02:12 Talk Structure and Pella Corporation Overview Slides: 3, 2

window attribute detection screen door size validation pella corporation manufacturing

I also teach design optimization at Iowa State. So it's a part-time gig. I have it at Iowa State. I am really excited to see that my semester is going to end in 10 days. So any faculty among you, would know the votes. So it's a little overview of my talk. I'm going to talk about who we are, what we do, and some of the general challenges we face at Pella Corporation. And I will go into the case studies. I'm going to talk about two of them, window attribute detection and screen door size violation. Well, not violation, validation. So a couple of things I will talk about each of those use cases. What is the objective? What is the existing or traditional practice With those two case studies, I will talk about how we implemented the Vision AI tech and then some of the challenges and outcomes. So first of all, Pella is a family-owned corporation company. Last year, we celebrated our 100th year.

03:13 Pella's Scale and Geographic Distribution Slides: 9, 3

pella 11000 employees wood plants aluminum vinyl

And one of the big push last year was to use modern tech to improve our manufacturing processes. And a big part of it is Vision AI. We have 11,000 team members from across the country working for Pella. And then under the Pella umbrella, we have five different companies, and Pella is a flagship brand. So just a quick overview of where we are within the US. So Iowa has one, two, three, 4, 4 locations. All of them are wood plants, but then across the country we have plants that do aluminum, vinyl, and fiberglass as well. And most of the products that we make are designed for residential homes and commercial applications.
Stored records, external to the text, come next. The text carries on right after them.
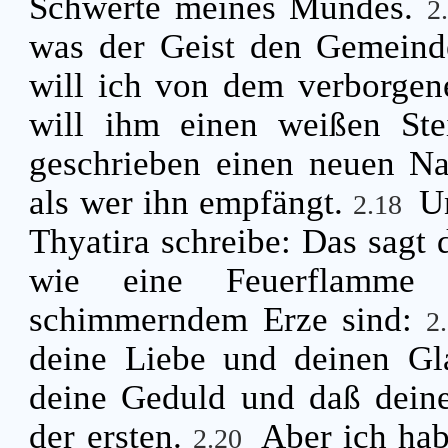
Schwerte meines Mundes.
2
was der Geist den Gemeind
will ich von dem verborge
will ihm einen weißen St
geschrieben einen neuen N
als wer ihn empfängt.
U
2.18
Thyatira schreibe: Das sagt 
wie eine Feuerflamme
schimmerndem Erze sind:
2
deine Liebe und deinen Gl
deine Geduld und daß deine
der ersten.
Aber ich hab
2.20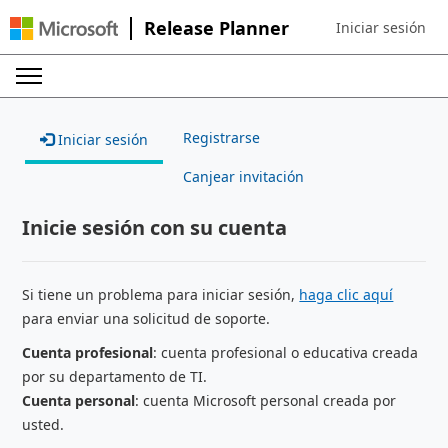
Release Planner
Iniciar sesión
Sign in to your ac
Registrarse
Iniciar sesión
Canjear invitación
Inicie sesión con su cuenta
Si tiene un problema para iniciar sesión,
haga clic aquí
para enviar una solicitud de soporte.
Cuenta profesional
: cuenta profesional o educativa creada
por su departamento de TI.
Cuenta personal
: cuenta Microsoft personal creada por
usted.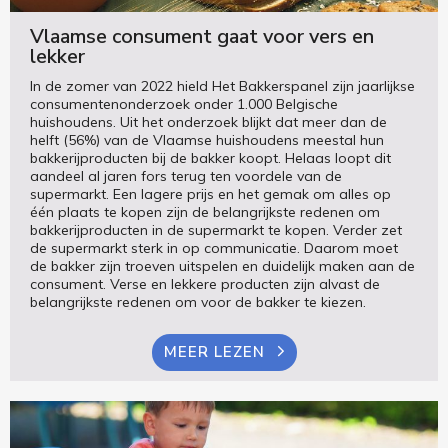
Vlaamse consument gaat voor vers en
lekker
In de zomer van 2022 hield Het Bakkerspanel zijn jaarlijkse
consumentenonderzoek onder 1.000 Belgische
huishoudens. Uit het onderzoek blijkt dat meer dan de
helft (56%) van de Vlaamse huishoudens meestal hun
bakkerijproducten bij de bakker koopt. Helaas loopt dit
aandeel al jaren fors terug ten voordele van de
supermarkt. Een lagere prijs en het gemak om alles op
één plaats te kopen zijn de belangrijkste redenen om
bakkerijproducten in de supermarkt te kopen. Verder zet
de supermarkt sterk in op communicatie. Daarom moet
de bakker zijn troeven uitspelen en duidelijk maken aan de
consument. Verse en lekkere producten zijn alvast de
belangrijkste redenen om voor de bakker te kiezen.
MEER LEZEN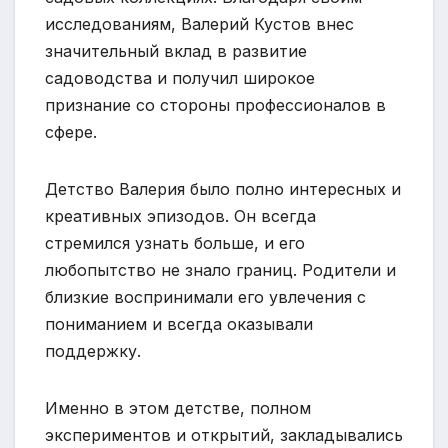
исследованиям, Валерий Кустов внес
значительный вклад в развитие
садоводства и получил широкое
признание со стороны профессионалов в
сфере.
Детство Валерия было полно интересных и
креативных эпизодов. Он всегда
стремился узнать больше, и его
любопытство не знало границ. Родители и
близкие воспринимали его увлечения с
пониманием и всегда оказывали
поддержку.
Именно в этом детстве, полном
экспериментов и открытий, закладывались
So I want to talk a little bit about the general challenges. As opposed to a typical manufacturing company, like say an automotive company, ours is unique in that every part that comes to a station, workstation, is different.

04:23 Manufacturing Challenges in Custom Production Slide: 3

custom manufacturing wood defects cracks knots pitch pockets

because our units are custom built. So that by itself produces various challenges. The second one is in wood plants, we also have other things to deal with. Wood defects, right? Cracks, knots, or pitch pockets. So those are not homogeneous and they don't appear at the same place in a lumber piece that goes through our factory floor. So how do we identify these defects? And can we use Vision AI to identify these defects? Some of the other issues, I mentioned this in the talk, well, in our discussion earlier in the main room. So how do we make the users of this tech trust in AI. It's not very easy. It's a generally an uphill task.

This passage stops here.